→ **Exercise requirements**
Word-for-word reproduction, images excluded: copy every entry below.

(Dataset entries)
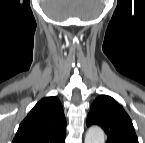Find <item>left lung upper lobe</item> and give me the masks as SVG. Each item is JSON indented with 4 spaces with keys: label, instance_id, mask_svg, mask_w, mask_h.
<instances>
[{
    "label": "left lung upper lobe",
    "instance_id": "left-lung-upper-lobe-1",
    "mask_svg": "<svg viewBox=\"0 0 145 143\" xmlns=\"http://www.w3.org/2000/svg\"><path fill=\"white\" fill-rule=\"evenodd\" d=\"M92 124L104 129L108 136L106 143H138L130 117L110 96L100 95L93 102L87 126Z\"/></svg>",
    "mask_w": 145,
    "mask_h": 143
}]
</instances>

→ **Output of the task**
Find <item>left lung upper lobe</item> and give me the masks as SVG. Each item is JSON indented with 4 spaces with keys: label, instance_id, mask_svg, mask_w, mask_h.
<instances>
[{
    "label": "left lung upper lobe",
    "instance_id": "left-lung-upper-lobe-1",
    "mask_svg": "<svg viewBox=\"0 0 145 143\" xmlns=\"http://www.w3.org/2000/svg\"><path fill=\"white\" fill-rule=\"evenodd\" d=\"M92 124L104 129L108 136L106 143H138L130 117L110 96L100 95L93 102L87 126Z\"/></svg>",
    "mask_w": 145,
    "mask_h": 143
}]
</instances>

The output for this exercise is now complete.